This weekend I attended a flyfishing workshop put on by New Hampshire Fish and Game.
Ten lucky people got picked. We were taken from the Hike Safe card mailing list – a hike safe card is essentially NH insurance so that *if* you need to be rescued while hiking and *if* you have the card *then* you won’t be charged for the cost of the rescue.
I had applied for card last summer in advance of Griffin and my walk from the New Hampshire/Canadian border to the New Hampshire/Massachusetts border – I figured that you could never be too safe right? A rescue is a rescue even if it’s on the side of the road.
Because I had done that, I was one of the lucky ones to be invited.

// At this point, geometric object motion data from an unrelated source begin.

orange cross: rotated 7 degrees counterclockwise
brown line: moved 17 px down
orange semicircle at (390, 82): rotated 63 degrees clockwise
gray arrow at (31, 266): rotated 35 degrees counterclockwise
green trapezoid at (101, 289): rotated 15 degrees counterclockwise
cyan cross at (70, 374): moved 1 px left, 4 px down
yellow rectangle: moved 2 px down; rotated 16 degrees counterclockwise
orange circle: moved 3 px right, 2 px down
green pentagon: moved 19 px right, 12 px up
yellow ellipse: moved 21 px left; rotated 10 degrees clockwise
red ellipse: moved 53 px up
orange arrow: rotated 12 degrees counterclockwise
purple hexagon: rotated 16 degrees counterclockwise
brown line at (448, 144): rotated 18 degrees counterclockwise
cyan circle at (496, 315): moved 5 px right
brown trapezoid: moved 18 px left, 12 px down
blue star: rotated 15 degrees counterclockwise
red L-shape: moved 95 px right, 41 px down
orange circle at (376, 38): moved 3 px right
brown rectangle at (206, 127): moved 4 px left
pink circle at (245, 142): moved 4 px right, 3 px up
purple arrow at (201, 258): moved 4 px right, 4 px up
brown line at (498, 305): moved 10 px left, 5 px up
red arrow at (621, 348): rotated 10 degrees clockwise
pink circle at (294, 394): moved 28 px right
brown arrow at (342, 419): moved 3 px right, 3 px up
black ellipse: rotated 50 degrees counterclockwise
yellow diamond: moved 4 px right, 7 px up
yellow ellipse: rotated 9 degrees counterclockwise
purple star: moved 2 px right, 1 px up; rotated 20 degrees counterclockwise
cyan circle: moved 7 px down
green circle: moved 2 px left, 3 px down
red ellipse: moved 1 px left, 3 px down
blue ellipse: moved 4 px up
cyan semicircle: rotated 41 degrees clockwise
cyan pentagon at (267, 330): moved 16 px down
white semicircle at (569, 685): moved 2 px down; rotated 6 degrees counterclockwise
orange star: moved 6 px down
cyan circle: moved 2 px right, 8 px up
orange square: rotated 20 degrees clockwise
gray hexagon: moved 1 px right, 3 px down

I had done some flyfishing when I was young and one evening well after dusk had arrived, I cast my line and when I felt a tug reeled it in to discover that I had hooked a bat that had been flying over our heads.
That was the last time I had gone flyfishing.
But what the heck, I’m game for a new experience.
So I said yes.
The fishing workshop started on Friday night. Five instructors for ten people, many of the instructors volunteers – all doing it because they love the sport. After a brief overview of the workshop we left for our tents (in my case I slept in my car and when it POURED early, early in the morning. Although I was cramped in my car, I was dry.)
Saturday morning, we learned about the rods. We put them together.
Then we took them apart.
Then we put them back together.
About 6 times. Until we could almost do it with our eyes shut. Because that was the point – you have to feel comfortable with the equipment.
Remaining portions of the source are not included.